PROMPT | Every line from the first record below down to the line that includes "WB108 Flight Status" must be reproduced exactly; the pictures are not.
======
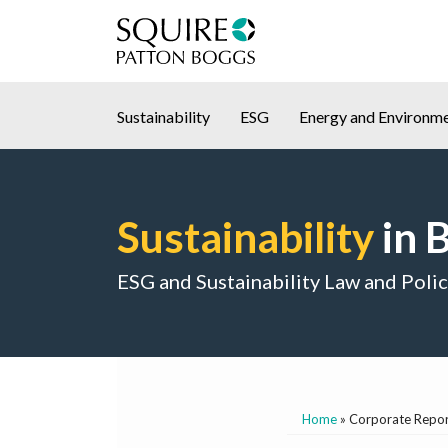
Skip
to
content
Sustainability
ESG
Energy and Environm
Sustainability
in 
ESG and Sustainability Law and Poli
Home
»
Corporate Report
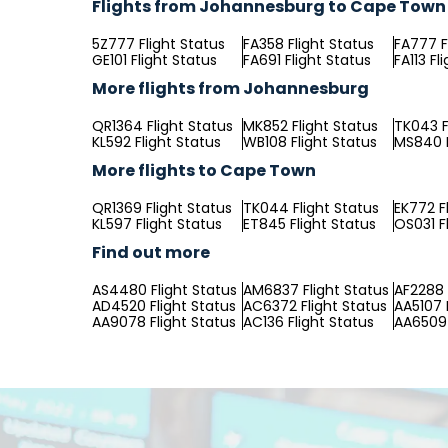
Flights from Johannesburg to Cape Town
5Z777 Flight Status
FA358 Flight Status
FA777 F
GE101 Flight Status
FA691 Flight Status
FA113 Fl
More flights from Johannesburg
QR1364 Flight Status
MK852 Flight Status
TK043 F
KL592 Flight Status
WB108 Flight Status
MS840 F
More flights to Cape Town
QR1369 Flight Status
TK044 Flight Status
EK772 F
KL597 Flight Status
ET845 Flight Status
OS031 F
Find out more
AS4480 Flight Status
AM6837 Flight Status
AF2288 
AD4520 Flight Status
AC6372 Flight Status
AA5107 
AA9078 Flight Status
AC136 Flight Status
AA6509 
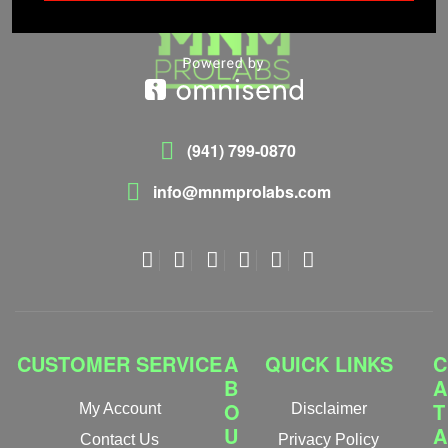
(941) 799-0870
info@mnmprolabs.com
CUSTOMER SERVICE
A
QUICK LINKS
C
B
A
O
T
My Account
Disclaimer
U
A
Contact Us
Privacy Policy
======
TASK ANSWER |
Skip
to
content
Sustainability
ESG
Energy and Environm
Sustainability
in 
ESG and Sustainability Law and Poli
Home
»
Corporate Report
Flights from Johannesburg to Cape Town
5Z777 Flight Status
FA358 Flight Status
FA777 F
GE101 Flight Status
FA691 Flight Status
FA113 Fl
More flights from Johannesburg
QR1364 Flight Status
MK852 Flight Status
TK043 F
KL592 Flight Status
WB108 Flight Status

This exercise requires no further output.